9 I.e. the immediate stimulus, not the “physical object”.
The above discussion has suggested a definition of the word “image”. We might have called an event an “image” when it is recognisably of the same kind as a “percept”, but does not have the stimulus which it would have if it were a percept. But if this definition is to be made satisfactory, it will be necessary to substitute a different word in place of “percept”. For example, in the percept of a visible object it would be usual to include certain associated tactual elements, but these must, from our point of view, count as images. It will be better to say, therefore, that an “image” is an occurrence recognisably visual (or auditory, etc., as the case may be), but not caused by a stimulus which is of the nature of light (or sound etc., as the case may be), or at any rate only indirectly so caused as a result of association. With this definition, I do not myself feel any doubt as to the existence of images. It is clear that they constitute most of the material of dreams and day-dreams, that they are utilised by composers in making music, that we employ them when we get out of a familiar room in the dark (though here the rats in mazes make a different explanation possible), and that they account for the shock of surprise we have when we take salt thinking it is sugar or (as happened to me recently) vinegar thinking it is coffee. The question of the causation of images—i.e. whether it is in the brain or in other parts of the body—is not one which it is necessary to our purposes to decide, which is fortunate, since, so far as I know, there is not at present any adequate evidence on the point. But the existence of images and their resemblance to perception is important, as we shall see in the next chapter.

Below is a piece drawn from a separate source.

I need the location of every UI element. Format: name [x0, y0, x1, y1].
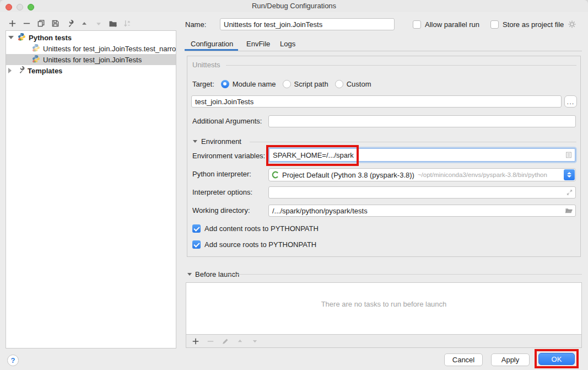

Images come in various ways, and play various parts. There are those that come as accretions to a case of sensation, which are not recognised as images except by the psychologist; these form, for example, the tactual quality of things we only see, and the visual quality of things we only touch. I think dreams belong, in part, to this class of images: some dreams result from misinterpreting some ordinary stimulus, and in these cases the images are those suggested by a sensation, but suggested more uncritically than if we were awake. Then there are images which are not attached to a present reality, but to one which we locate in the past; these are present in memory, not necessarily always, but sometimes. Then there are images not attached to reality at all so far as our feeling about them goes: images which merely float into our heads in reverie or in passionate desire. And finally there are images which are called up voluntarily, for example, in considering how to decorate a room. This last kind has its importance, but I shall say nothing more about it at present, since we cannot profitably discuss it until we have decided what we are to mean by the word “voluntary”. The first kind, which comes as an accretion to sensation, and gives to our feeling of objects a certain rotundity and full-bloodedness which the stimulus alone would hardly warrant, has been considered already. Therefore what remains for the present is the use of images in memory and imagination; and of these two I shall begin with memory.